That is the max lag, and it is normal on the slaves that are not waited by mediawiki. This issue has nothing to do with databases, mediawiki does what it is programmed to do: if it detects lag even if a few seconds, it disables the API (by design)- if you do not like that functionality, a specific change should be directed to the mediawiki persistance functionality maintainers, if you do not like you bot erroring out or crashing, complain to the API client application (as the response clearly tells you to retry in X seconds, but databases themselves have no issues- individual servers lag at a time and that is the way it is programmed (which to me makes sense, but I have no say on that).

Note I am not saying this bug is invalid, I am saying there is nothing broken on the databases or its hardware. For example, there is a vslow slave on each shard that lags all the time, and that is ok because it is not used for main queries (has weight 0). As you can see here, only 1 server is slower - and normally by 1 second ( https://grafana.wikimedia.org/dashboard/db/mysql-replication-lag?panelId=5&fullscreen&orgId=1&from=1492933452444&to=1493019852444&var-dc=codfw%20prometheus%2Fops ), how the application responds to that is not a database issue as that is a normal state.

Select queries do not cause lag, unless there is something so impacting that blocks all available resources (as Innodb reads never block writes)- only writes do (or blocking queries), so while the queries mentioned may be bad- lag is caused by writes- either bots writing too many rows at a time, or large write transactions.

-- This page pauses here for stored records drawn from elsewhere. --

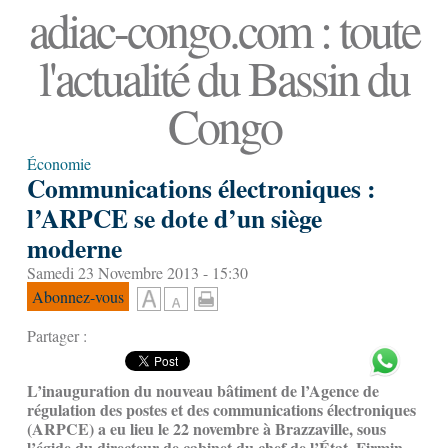
adiac-congo.com : toute
l'actualité du Bassin du
Congo
Économie
Communications électroniques :
l’ARPCE se dote d’un siège
moderne
Samedi 23 Novembre 2013 - 15:30
Abonnez-vous
Partager :
L’inauguration du nouveau bâtiment de l’Agence de
régulation des postes et des communications électroniques
(ARPCE) a eu lieu le 22 novembre à Brazzaville, sous
l’égide du directeur de cabinet du chef de l’État, Firmin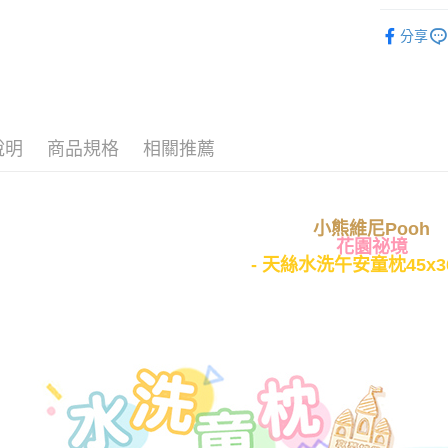
♠ 天絲
分享
💧 水洗
運送方式
♜ 正版授
全家★依
每筆NT$6
說明
商品規格
相關推薦
7-11★
每筆NT$6
宅配
小熊維尼Pooh
花園祕境
每筆NT$8
- 天絲水洗午安童枕45x30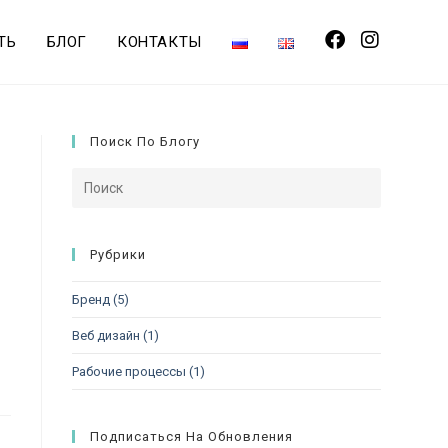
ТЬ
БЛОГ
КОНТАКТЫ
Поиск По Блогу
Рубрики
Бренд
(5)
Веб дизайн
(1)
Рабочие процессы
(1)
Подписаться На Обновления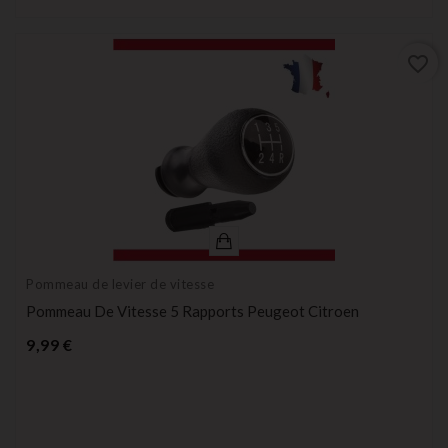
favorite_border
Pommeau de levier de vitesse
Pommeau De Vitesse 5 Rapports Peugeot Citroen
Prix
9,99 €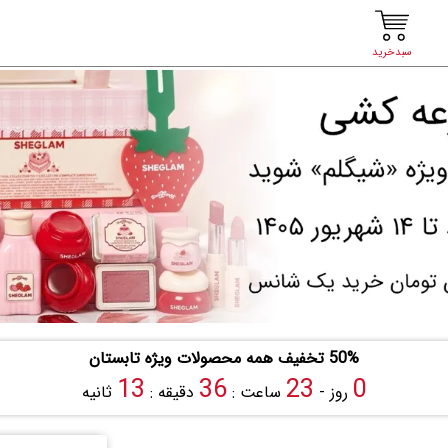
سبدخرید
50% تخفیف همه محصولات ویژه تابستان
12
36
23
0
روز -
ساعت :
دقیقه :
ثانیه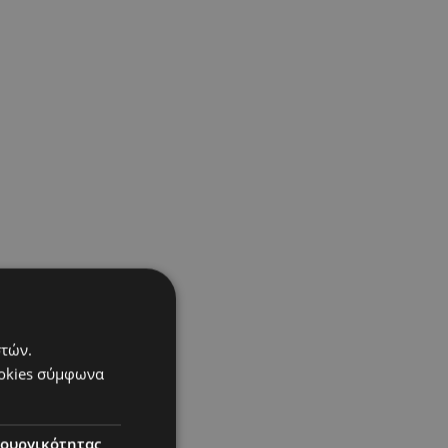
στών.
ookies σύμφωνα
τουργικότητας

Current response of mediawiki is to put thing in read only when lots of load is detected- if that is undesired (or maybe can be tuned better)- direct your complains to MediaWiki-libs-Rdbms (not sure if that is handled by performance, platform or who?), not DBA (I think queries should only blocked if the majority of slaves are lagged, and not only when one is lagged). Replication is by design asyncronous, and lag will be existing always, unless you want us to slow down writes and write syncronously, reducing the throughput to 1/1000 to the current one (and creating even more errors).

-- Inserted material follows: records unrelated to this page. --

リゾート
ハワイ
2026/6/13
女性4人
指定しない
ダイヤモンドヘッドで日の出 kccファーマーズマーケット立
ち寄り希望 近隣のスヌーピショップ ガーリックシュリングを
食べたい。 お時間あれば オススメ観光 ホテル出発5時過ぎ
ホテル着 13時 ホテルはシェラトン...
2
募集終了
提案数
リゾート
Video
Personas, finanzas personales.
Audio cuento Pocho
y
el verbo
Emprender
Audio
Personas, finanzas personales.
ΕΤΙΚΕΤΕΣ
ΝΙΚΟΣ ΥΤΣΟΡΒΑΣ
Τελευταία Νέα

I can tell you what I think it happens- wikidata is highly populated by bots and they create lots of traffic, and I think that causes many times stress on s5, higher than normal. A better approach rather than stopping serving all requests would be to rate-limit the bad users- but I think there is not such a technology yet (and not easy to implement). I have also seen that some job related writes are sometimes too intensive (see T163544) What I can tell you is what we as DBAs will be doing to minimize wikidata impact- we are going to give it dedicated hardware on it own separate shard and call it s8. If that will solve this issues the answer probably is no- I think this is not a bug, and I would support making it invalid- if your client detects an error, it should retry after 1 minute (or the time you are told to wait) once. The only thing I would support is to make the detection (for example, I think the lag detection code is too strict -complaining when the error is >1 second and the detection error is 1+ seconds, and I already transmitted my opinion on that) and its effects lower (like allowing more than X seconds of lag or not blocking in read only mode certain actions), but the general logic I think works as intended.

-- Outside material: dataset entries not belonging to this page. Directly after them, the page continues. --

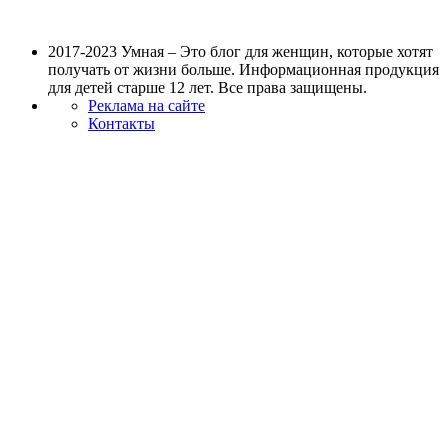
2017-2023 Умная – Это блог для женщин, которые хотят
получать от жизни больше. Информационная продукция
для детей старше 12 лет. Все права защищены.
Реклама на сайте
Контакты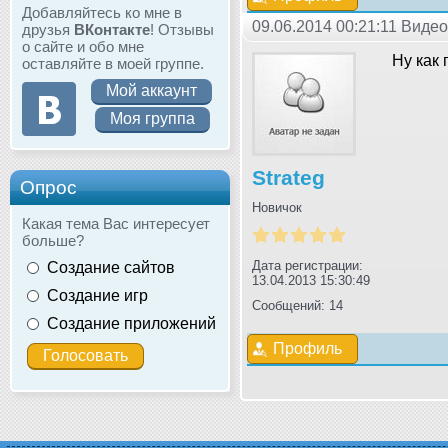
Добавляйтесь ко мне в
09.06.2014 00:21:11 Виде
друзья
ВКонтакте
! Отзывы
о сайте и обо мне
Ну как
оставляйте в моей группе.
Мой аккаунт
Моя группа
Strateg
Опрос
Новичок
Какая тема Вас интересует
больше?
Дата регистрации:
Создание сайтов
13.04.2013 15:30:49
Создание игр
Сообщений: 14
Создание приложений
Профиль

I agree with @jcrespo. This phab card is becoming a place for general database issues of Wikidata which are valid but I think should be addressed in another way. Overall, the load (especially the write load) needs to reduce. That can happen via several tasks that we are doing (moving wb_terms to elastic, killing entity_per_page table, using redis as lock manager instead of sql, etc.) This might solve it and might not but we will have database locks (might happen in lesser frequency but will happen) and given the size of the project, it's inevitable.

Thanks @jcrespo for you response. Task was filed because we noticed the database going read-only every once in a while and because T100123 hasn't been implemented yet, this has impact. Something might have been wrong. I'll just sum up your response as: Works as designed.

That leaves us without any actions in this task so I think it's best to just close this one. Do you agree @hoo ?

Lydia_Pintscher claimed this task.

I think so too :)

Change 349867 abandoned by Ladsgroup:
[WIP] [Code experiment] Try to select all columns from wb_terms

https://gerrit.wikimedia.org/r/349867

Change 349867 abandoned by Ladsgroup:
[WIP] [Code experiment] Try to select all columns from wb_terms

https://gerrit.wikimedia.org/r/349867

This patch was not related to this and had the incorrect bug number

Change 354246 had a related patch set uploaded (by Hoo man; owner: Hoo man):
[operations/mediawiki-config@master] Log "api-readonly" errors

https://gerrit.wikimedia.org/r/354246

Change 354246 merged by jenkins-bot:
[operations/mediawiki-config@master] Log "api-readonly" errors

https://gerrit.wikimedia.org/r/354246

Stashbot subscribed.

Mentioned in SAL (#wikimedia-operations) [2017-05-31T13:19:58Z] <hoo@tin> Synchronized wmf-config/InitialiseSettings.php: Log "api-readonly" errors (T164191, T123867) (duration: 00m 43s)